28. Toplum ile birey arasında yer alan ve toplumsal değerleri kuşaktan kuşağa aktarma işlevi bulunan aileler, toplumun temelini oluşturmaları nedeniyle sosyal açıdan önemli oldukları gibi aileyi oluşturan fertler bakımından da bireysel açıdan önem taşımaktadırlar. Nitekim sağlıklı bireylerin yetişmesini sağlayan sağlıklı ailelerin sağlıklı toplumları da oluşturacağı kuşkusuzdur. Toplumun temelini oluşturan ailede bireylerin maddi ve manevi varlıklarını geliştirebilmelerinin aile içinde huzur ve barış ortamının sağlanmasına bağlı olduğu, bunun için de öncelikle aile içi şiddetin önlenmesi gerektiği açıktır.

29. Şikâyet, mağdur veya suçtan zarar görenin yetkili mercie başvurarak suç teşkil eden belirli bir eylem dolayısıyla soruşturma ve kovuşturma yapılması yönünde irade açıklamasıdır. Kanun koyucu; suçların ağırlığı, kamu düzeni açısından önemi, özel hayatın gizliliği gibi unsurları gözeterek doğrudan takip edilmesi gereken suçlarla soruşturulması ve kovuşturulması şikâyete bağlı suçları birbirinden ayırabilir. Yapılan bu ayrımın bazı suçları içine alması veya almaması, anayasal kurallar çerçevesinde suç ve ceza siyasetini belirleyen kanun koyucunun takdirindedir. Aynı şekilde kanun koyucu cezalandırma yetkisini kullanırken toplumda hangi eylemlerin suç sayılacağı ve bunun hangi tür ve ölçüdeki ceza yaptırımı ile karşılanacağı konusunda takdir yetkisine sahip olduğu gibi nelerin ağırlaştırıcı veya hafifletici sebep olarak kabul edilebileceği konularında da takdir yetkisine sahiptir.

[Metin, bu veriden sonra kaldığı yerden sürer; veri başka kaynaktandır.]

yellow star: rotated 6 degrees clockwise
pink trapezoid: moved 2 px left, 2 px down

30. Bu bağlamda Kanun’un 86. maddesinin (2) numaralı fıkrasında kasten yaralama fiilinin kişi üzerindeki etkisinin basit bir tıbbi müdahaleyle giderilebilecek ölçüde hafif olması hâlinde mağdurun şikâyeti üzerine ceza verileceği düzenlenmekte iken aile içinde anılan suçun işlenebilme kolaylığını da dikkate alan kanun koyucu, takdir yetkisi kapsamında aile içi şiddet suçlarının azaltılmasını ve gizlenmesini önlemek amacıyla birbirlerine şefkatle davranmak konusunda en fazla yükümlülüğe sahip olan kurallara konu aile bireyleri arasında işlenen söz konusu suçun şikâyet aranmaksızın takip edilmesini ve verilecek cezanın yarı oranında artırılmasını öngörmüştür.

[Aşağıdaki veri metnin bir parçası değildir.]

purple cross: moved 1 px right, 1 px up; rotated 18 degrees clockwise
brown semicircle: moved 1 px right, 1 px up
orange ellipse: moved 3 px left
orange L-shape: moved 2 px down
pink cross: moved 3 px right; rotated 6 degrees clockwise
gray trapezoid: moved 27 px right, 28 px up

31. Devletler ulusal ve uluslararası kuruluşların çalışmaları doğrultusunda toplumların ortak sorunu olan aile içi şiddetin önlenmesi amacıyla cezai, hukuki ve idari çeşitli önlemler almaktadır. Bu kapsamda caydırıcılığın sağlanması ve aile içi şiddetin en yaygın görünüm şekillerinden biri olan basit tıbbi müdahale ile giderilebilecek nitelikteki kasten yaralama suçlarında aile bireylerinin baskısı sonucu şikâyetin engellenebileceği gözetilerek itiraz konusu kurallar uyarınca eşe veya kardeşe karşı işlenen kasten yaralama suçunun şikâyet aranmaksızın takibinin yapılmasını ve verilecek cezanın yarı oranında artırılmasını öngörmüştür. Bu çerçevede dava konusu kuralların ülkemizde aile içi şiddet olaylarının önlenmesi ve aile içi şiddet suçlularının etkin şekilde cezalandırılmaları amacıyla yapılan yasal çalışmalar kapsamında getirildiği anlaşılmaktadır. Kanun koyucunun bu suretle ceza hukuku alanında, anayasal sınırlar içinde takdir hakkını kullanmak suretiyle aile bireylerinin ve yakın akrabaların aile içi şiddete karşı daha ayrıcalıklı korunması yönünde bir tercih yaptığı görülmektedir. Bu bağlamda ailenin etkin bir şekilde korunması amacıyla, adalet ve hakkaniyet ilkelerine aykırı olmayacak şekilde düzenleme getiren itiraz konusu kuralların hukuk devleti ilkesini ihlal eden bir yönü bulunmamaktadır.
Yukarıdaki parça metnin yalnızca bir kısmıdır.